Exercise description: For this exercise, copy each line of the records that contains the word "hide".

(Exercise data Opens)

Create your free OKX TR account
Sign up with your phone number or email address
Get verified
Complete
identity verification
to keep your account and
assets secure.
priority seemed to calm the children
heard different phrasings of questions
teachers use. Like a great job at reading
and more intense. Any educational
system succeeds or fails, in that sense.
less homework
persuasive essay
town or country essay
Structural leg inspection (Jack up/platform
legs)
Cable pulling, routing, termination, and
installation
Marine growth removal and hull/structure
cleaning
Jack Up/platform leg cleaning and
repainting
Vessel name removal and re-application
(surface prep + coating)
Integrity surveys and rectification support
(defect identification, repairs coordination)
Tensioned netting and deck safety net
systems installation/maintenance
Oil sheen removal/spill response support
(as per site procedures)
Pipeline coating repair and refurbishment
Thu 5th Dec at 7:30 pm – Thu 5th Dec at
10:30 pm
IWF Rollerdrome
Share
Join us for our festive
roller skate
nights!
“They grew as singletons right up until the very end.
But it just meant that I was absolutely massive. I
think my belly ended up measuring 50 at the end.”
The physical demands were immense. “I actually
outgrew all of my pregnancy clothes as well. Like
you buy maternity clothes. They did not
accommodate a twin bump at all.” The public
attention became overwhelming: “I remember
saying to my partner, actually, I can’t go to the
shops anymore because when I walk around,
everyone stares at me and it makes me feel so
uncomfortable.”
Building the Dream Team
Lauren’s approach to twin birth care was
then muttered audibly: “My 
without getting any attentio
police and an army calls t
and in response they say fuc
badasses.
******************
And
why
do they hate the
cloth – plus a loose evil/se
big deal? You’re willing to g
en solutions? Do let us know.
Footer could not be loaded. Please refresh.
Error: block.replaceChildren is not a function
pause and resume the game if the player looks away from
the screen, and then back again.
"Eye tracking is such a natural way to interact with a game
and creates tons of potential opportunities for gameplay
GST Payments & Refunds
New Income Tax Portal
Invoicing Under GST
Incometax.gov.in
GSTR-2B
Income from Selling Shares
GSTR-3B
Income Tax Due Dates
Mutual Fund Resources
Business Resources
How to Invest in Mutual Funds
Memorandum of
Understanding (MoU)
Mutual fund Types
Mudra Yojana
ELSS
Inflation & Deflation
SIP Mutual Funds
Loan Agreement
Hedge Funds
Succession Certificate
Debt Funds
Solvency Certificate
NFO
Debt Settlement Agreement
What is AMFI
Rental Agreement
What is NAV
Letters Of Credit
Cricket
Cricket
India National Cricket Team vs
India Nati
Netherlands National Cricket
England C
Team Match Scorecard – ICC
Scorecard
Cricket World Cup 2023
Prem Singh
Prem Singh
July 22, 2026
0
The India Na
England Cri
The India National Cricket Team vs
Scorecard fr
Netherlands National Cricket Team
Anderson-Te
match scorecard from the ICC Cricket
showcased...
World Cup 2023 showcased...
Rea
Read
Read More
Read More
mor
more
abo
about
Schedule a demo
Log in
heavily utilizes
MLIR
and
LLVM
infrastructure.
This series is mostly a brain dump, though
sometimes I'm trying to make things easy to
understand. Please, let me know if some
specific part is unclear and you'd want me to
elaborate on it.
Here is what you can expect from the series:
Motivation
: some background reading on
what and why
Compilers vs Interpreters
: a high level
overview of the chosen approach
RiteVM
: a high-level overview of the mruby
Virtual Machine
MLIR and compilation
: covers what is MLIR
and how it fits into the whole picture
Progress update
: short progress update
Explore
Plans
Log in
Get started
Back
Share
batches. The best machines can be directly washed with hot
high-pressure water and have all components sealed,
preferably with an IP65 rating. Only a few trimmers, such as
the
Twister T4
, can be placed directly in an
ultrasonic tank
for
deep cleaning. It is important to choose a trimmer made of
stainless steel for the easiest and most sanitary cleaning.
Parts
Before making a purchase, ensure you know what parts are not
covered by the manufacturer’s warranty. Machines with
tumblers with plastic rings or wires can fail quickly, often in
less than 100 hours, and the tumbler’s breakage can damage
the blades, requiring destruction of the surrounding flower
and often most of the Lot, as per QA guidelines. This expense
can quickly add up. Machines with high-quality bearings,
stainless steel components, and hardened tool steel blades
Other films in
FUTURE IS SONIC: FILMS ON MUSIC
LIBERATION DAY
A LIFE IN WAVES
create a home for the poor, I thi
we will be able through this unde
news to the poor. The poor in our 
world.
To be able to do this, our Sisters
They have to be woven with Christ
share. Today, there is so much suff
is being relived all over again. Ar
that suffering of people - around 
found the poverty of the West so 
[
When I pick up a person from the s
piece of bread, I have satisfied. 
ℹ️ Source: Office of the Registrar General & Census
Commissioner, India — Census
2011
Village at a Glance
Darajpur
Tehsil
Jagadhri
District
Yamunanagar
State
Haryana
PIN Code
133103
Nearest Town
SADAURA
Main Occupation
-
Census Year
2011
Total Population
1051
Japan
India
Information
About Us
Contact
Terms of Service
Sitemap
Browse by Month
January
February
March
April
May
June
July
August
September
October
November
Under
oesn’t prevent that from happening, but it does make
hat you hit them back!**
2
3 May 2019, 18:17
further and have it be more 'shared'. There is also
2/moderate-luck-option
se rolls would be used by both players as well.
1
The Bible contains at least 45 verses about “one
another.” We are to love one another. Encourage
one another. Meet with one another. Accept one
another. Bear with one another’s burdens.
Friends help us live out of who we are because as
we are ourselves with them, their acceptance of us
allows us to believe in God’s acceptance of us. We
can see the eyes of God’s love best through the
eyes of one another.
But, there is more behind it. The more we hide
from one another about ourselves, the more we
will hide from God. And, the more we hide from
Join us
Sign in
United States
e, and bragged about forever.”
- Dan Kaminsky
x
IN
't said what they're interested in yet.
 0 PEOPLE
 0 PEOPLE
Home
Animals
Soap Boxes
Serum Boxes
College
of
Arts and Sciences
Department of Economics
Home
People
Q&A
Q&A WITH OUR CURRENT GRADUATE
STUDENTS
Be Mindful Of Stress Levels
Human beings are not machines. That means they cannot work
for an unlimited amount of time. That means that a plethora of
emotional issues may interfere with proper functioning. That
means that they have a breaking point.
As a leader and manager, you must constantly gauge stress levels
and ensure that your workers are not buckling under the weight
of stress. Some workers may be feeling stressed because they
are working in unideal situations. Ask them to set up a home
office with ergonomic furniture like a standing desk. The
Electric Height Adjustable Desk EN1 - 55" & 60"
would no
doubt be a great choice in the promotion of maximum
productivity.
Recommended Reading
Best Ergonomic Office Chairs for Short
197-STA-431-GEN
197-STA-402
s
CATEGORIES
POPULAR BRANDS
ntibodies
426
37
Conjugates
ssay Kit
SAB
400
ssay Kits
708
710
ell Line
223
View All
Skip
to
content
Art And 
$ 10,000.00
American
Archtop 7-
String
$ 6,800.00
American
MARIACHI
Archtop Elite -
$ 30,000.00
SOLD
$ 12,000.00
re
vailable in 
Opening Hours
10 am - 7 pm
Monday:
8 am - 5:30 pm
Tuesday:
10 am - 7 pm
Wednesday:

(Exercise data Closes)

Task result:
But, there is more behind it. The more we hide
will hide from God. And, the more we hide from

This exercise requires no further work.